Добавить в цитаты Настройки чтения

Страница 41 из 61

Как-то под вечер мать пришла и стала молча смотреть на перекопанную за день землю. Раваско догадался, о чем она думает. И, опершись на мотыгу, тоже оглядел вскопанный кусок.

— Маловато… — пробормотал он. — Но не беспокойтесь… Вы мне заплатите только за полдня… Как если бы я работал только половину дня…

Тетка Аугуста ответила не сразу. Она окинула взором участок, который еще предстояло вскопать. Некоторое время будто подсчитывала что-то, затем спросила:

— Сколько тебе нужно дней, чтобы все закончить?

Он взглянул на мать, перевел глаза на покрытые зеленым пушком полоски.

— Будь я здоров, управился бы в четыре-пять дней. А так… не знаю… Думаю, за неделю. Не знаю…
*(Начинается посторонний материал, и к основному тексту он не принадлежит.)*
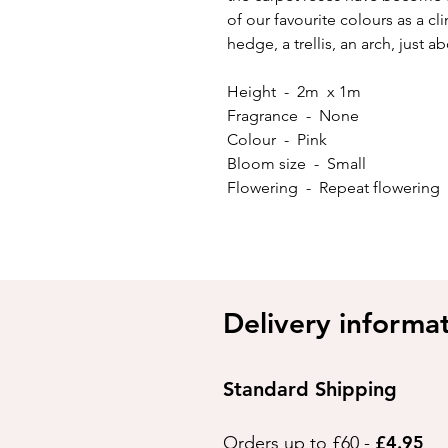
of our favourite colours as a c
hedge, a trellis, an arch, just 
Height - 2m x 1m
Fragrance - None
Colour - Pink
Bloom size - Small
Flowering - Repeat flowering
Delivery informa
Standard Shipping
£4.95
Orders up to £60 -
— Неделя? Ладно! Я заплачу за неделю, но тебе будет помогать один парень. Его зовут Орасио. Ты его знаешь… Мне о нем говорил Маррета.

Раваско ничего не ответил, на глазах у него выступили слезы. Тетка Аугуста, старясь скрыть смущение, тщетно пыталась разбить палкой комок земли, как будто это было для нее очень важно.

— Ну, значит так… Договорились. По мне, можешь не работать… — И она поплелась обратно к своему домику, который виднелся за оливковыми деревьями.

Раваско долго смотрел вслед матери. «Если рассказать ей все, она, наверно, поможет. Хоть немного… Но нет! Лучше молчать. Не хочу, чтобы узнали о моем несчастье и жалели меня! Если скажу старухе, узнает Мария-Антония. А я не хочу ее волновать. Достаточно того, что она содержит семью».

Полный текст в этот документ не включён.